● **WHAT IS REQUIRED**:
Only reproduce the lines from the line containing "アクセス : 東我孫子駅から車で10分ほど" onward, exactly, through the final line of the data below.

══ TASK MATERIAL ══

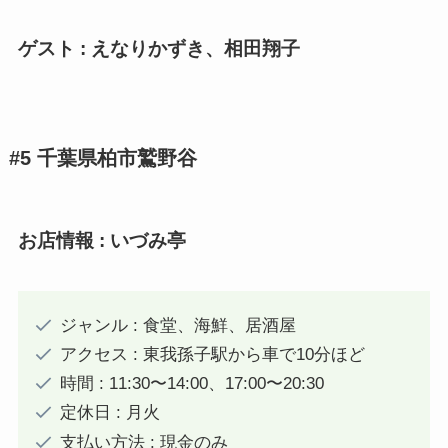
ゲスト : えなりかずき、相田翔子
#5 千葉県柏市鷲野谷
お店情報 : いづみ亭
ジャンル : 食堂、海鮮、居酒屋
アクセス : 東我孫子駅から車で10分ほど
時間 : 11:30〜14:00、17:00〜20:30
定休日 : 月火
支払い方法 : 現金のみ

═══

● **YOUR RESPONSE**:
アクセス : 東我孫子駅から車で10分ほど
時間 : 11:30〜14:00、17:00〜20:30
定休日 : 月火
支払い方法 : 現金のみ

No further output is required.